■ **Required work**
Where a record contains a picture, omit it; otherwise reproduce the listing exactly.

■ **Data records**

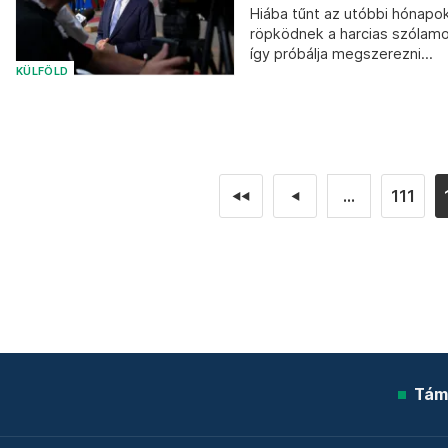
Hiába tűnt az utóbbi hónapo
röpködnek a harcias szólam
így próbálja megszerezni...
KÜLFÖLD
...
111
◄◄
◄
Tám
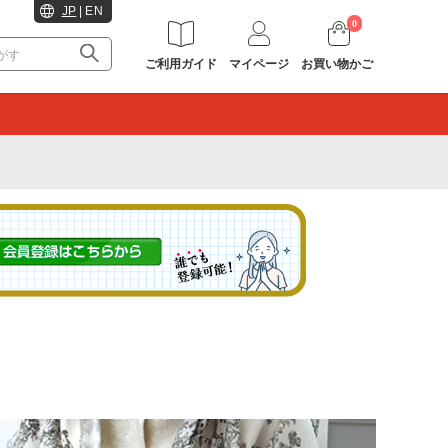
JP
|
EN
0
ご利用ガイド
マイページ
お買い物かご
。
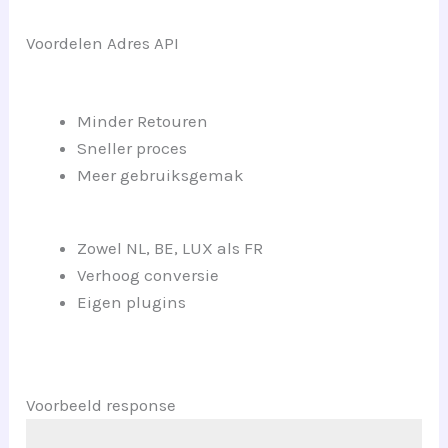
Voordelen Adres API
Minder Retouren
Sneller proces
Meer gebruiksgemak
Zowel NL, BE, LUX als FR
Verhoog conversie
Eigen plugins
Voorbeeld response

■ **Solution for this task**
Hiába tűnt az utóbbi hónapo
röpködnek a harcias szólam
így próbálja megszerezni...
KÜLFÖLD
...
111
◄◄
◄
Tám
JP
|
EN
0
ご利用ガイド
マイページ
お買い物かご
。
Voordelen Adres API
Minder Retouren
Sneller proces
Meer gebruiksgemak
Zowel NL, BE, LUX als FR
Verhoog conversie
Eigen plugins
Voorbeeld response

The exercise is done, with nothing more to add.